Em tudo diferentes entre si, dois volumes anteriores de Bernardet dialogam mais diretamente com “Wet Mácula”. “Aquele Rapaz” (Brasiliense, 1990), um romance de formação assumido como “ficção autobiográfica”, já percorria a parte inicial do novo livro, com sua infância e juventude, a formação burguesa na França e a áspera mudança para o Brasil, a família cindida e a identificação como “bastardo”.
O segundo volume, um dos tantos não citados nas memórias não exaustivas de agora, é “Trajetória Crítica” (Polis, 1978), uma primeira reunião de críticas cinematográficas publicadas sobretudo na imprensa (Suplemento Literário, Última Hora, A Gazeta, Argumento), em que sucedem aos textos originais breves comentários autocríticos, os contextualizando e debatendo sem qualquer complacência. De “Aquele Rapaz”, assim, a revisita às próprias origens; de “Trajetória Crítica”, por sua vez, não é ao objeto, isto é, à discussão dos comentários a filmes, que reencontramos, mas sim ao método, agora aplicado a episódios de sua própria vida.
Não se trata em “Wet Mácula” de dissecar a evolução do pensamento cinematográfico de Bernardet, mas sim de reafirmar como o cinema é central à sua vivência. Eis sua aproximação como frequentador do Cineclube Dom Vital e como aluno do curso da Cinemateca Brasileira. Eis o encontro fundamental com Paulo Emílio Salles Gomes (1916-1997), “o primeiro adulto que me leva a sério”. Eis o desenvolvimento como crítico, com os primeiros textos, ainda traduzidos do francês, para o Suplemento Literário de O Estado de S. Paulo, e, no calor da hora do Cinema Novo, seu primeiro livro, “Brasil em Tempo de Cinema” (1967). Eis a participação na fundação do curso de Cinema na Universidade de Brasília (UnB) e no da ECA-USP, experiências interrompidas com a brutalidade da ditadura militar (1964-1985), que o perseguiu desde a instalação, como recordam algumas das páginas mais reveladoras do livro.
Filmes marcantes emergem do fluxo de lembranças com parcimônia. Cito-os em ordem cronológica. As sessões da juventude já em São Paulo de “Lady Hamilton, A Divina Dama” (1941), de Alexander Korda, e do primeiro faroeste, “Império da Desordem” (1943), de Charles Vidor. A emoção de “A Doce Vida” (1960), de Federico Fellini, e a perplexidade diante de “O Ano Passado em Marienbad” (1961), de Alain Resnais. Bernardet gostou de “A Queda” (1973), de Ruy Guerra; considera “Na Estrada da Vida” (1976) “um dos filmes mais radicais de Nelson (Pereira dos Santos); emocionou-se com o curta “Histerias” (1983), de Inês Castilho; e viveu “um abalo sísmico” vendo “Jogo de Cena” (2007), de Eduardo Coutinho.
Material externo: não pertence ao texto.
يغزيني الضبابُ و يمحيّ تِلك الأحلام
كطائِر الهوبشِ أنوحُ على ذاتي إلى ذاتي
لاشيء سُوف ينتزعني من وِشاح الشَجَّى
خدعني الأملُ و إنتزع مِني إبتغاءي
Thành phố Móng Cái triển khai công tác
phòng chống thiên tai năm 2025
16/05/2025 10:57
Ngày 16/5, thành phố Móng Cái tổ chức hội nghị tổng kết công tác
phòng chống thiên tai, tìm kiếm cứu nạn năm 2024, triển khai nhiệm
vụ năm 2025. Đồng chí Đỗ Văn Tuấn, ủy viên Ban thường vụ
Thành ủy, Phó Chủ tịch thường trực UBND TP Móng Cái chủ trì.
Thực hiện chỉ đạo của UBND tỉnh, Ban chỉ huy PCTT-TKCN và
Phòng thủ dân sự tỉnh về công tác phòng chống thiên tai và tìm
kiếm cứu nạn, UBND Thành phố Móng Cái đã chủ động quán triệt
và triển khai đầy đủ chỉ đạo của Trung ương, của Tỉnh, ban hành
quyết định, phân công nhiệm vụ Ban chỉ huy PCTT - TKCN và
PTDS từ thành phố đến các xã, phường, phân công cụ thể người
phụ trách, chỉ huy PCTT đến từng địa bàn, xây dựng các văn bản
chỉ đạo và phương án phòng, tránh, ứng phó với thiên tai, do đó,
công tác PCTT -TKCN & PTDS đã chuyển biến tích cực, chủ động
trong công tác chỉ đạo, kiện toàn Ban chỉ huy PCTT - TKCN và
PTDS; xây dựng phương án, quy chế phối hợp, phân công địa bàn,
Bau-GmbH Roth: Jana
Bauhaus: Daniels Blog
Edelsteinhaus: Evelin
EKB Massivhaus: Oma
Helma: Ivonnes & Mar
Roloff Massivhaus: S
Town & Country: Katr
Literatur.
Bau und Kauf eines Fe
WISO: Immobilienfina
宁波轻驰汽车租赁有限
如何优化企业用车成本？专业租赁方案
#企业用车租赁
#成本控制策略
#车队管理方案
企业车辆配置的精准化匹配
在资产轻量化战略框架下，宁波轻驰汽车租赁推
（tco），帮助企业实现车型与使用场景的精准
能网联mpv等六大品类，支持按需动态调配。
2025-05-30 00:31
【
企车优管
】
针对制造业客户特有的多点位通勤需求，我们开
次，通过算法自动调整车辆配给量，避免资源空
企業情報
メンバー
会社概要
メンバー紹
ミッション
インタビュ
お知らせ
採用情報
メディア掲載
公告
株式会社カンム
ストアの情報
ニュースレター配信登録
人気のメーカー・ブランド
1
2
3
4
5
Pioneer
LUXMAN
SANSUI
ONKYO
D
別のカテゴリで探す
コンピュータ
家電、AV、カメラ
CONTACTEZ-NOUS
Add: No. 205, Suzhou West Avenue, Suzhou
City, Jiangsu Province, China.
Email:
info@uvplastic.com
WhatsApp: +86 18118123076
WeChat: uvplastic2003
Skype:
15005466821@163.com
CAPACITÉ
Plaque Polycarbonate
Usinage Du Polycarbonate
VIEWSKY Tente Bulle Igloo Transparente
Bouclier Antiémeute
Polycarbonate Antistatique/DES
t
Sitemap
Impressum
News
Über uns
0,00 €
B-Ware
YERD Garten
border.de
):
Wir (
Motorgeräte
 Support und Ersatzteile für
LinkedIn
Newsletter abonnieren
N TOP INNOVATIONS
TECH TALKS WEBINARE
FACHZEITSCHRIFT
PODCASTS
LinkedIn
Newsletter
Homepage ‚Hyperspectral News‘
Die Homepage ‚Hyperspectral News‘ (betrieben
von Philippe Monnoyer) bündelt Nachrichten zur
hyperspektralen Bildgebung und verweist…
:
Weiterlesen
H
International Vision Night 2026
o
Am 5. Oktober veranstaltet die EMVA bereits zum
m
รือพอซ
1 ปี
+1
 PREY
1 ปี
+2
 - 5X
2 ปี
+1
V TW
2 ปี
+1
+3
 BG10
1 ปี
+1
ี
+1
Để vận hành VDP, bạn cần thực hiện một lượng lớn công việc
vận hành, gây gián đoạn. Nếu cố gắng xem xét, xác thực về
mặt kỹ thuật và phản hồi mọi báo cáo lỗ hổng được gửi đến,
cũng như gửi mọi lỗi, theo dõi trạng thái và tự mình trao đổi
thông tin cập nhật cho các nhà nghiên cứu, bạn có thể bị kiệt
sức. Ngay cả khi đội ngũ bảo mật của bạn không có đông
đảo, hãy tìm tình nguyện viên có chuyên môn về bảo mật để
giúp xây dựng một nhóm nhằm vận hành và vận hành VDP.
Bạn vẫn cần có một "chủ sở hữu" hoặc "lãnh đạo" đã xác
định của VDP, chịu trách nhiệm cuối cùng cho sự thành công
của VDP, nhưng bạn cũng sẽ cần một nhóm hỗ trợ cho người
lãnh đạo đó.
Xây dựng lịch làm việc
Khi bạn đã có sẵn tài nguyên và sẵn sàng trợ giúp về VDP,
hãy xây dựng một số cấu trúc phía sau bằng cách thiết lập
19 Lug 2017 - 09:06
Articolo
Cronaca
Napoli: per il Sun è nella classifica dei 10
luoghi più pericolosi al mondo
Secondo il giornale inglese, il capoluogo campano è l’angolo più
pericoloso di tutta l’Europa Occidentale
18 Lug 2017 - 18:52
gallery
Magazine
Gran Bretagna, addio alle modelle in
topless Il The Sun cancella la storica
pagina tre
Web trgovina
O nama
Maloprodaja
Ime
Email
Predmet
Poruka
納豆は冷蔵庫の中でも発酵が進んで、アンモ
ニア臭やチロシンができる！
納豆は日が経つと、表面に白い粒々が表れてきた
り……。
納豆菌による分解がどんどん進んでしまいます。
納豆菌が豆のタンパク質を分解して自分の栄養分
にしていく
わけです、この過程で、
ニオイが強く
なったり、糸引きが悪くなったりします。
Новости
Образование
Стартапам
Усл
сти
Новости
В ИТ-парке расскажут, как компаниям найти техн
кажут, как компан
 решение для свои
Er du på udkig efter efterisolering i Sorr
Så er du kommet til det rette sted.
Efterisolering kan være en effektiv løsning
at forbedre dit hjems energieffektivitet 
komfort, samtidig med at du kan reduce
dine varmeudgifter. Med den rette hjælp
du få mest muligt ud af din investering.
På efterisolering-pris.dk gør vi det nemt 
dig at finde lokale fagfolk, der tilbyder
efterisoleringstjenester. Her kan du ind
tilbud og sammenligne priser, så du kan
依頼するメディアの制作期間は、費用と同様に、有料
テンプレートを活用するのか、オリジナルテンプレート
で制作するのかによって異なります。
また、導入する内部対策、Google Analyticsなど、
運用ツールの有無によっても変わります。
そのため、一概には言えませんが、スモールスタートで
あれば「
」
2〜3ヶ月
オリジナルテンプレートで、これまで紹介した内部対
Nas conversas editadas, Bernardet é ainda mais econômico quanto a livros. Não desgrudou enquanto não acabou “Crime e Castigo”, de Dostoievski. Enquanto ainda “mal lia e falava português” adorou “Memórias Póstumas de Brás Cubas”, de Machado de Assis. Classifica “A Náusea”, de Jean-Paul Sartre, como “livro marcante de minha vida”. Ficou “enlouquecido” com “Galáxias”, de Haroldo de Campos.
“Nunca tinha falado da cegueira”, confessa Bernardet perto do encerramento. O título de suas memórias se refere à progressiva perda da visão diagnosticada desde 2005 pela degeneração conhecida como “wet mácula”. “Narrar a própria vida é uma boia, à qual a gente se agarra”, anunciara logo nas primeiras páginas. Rage, rage against the dying of the light.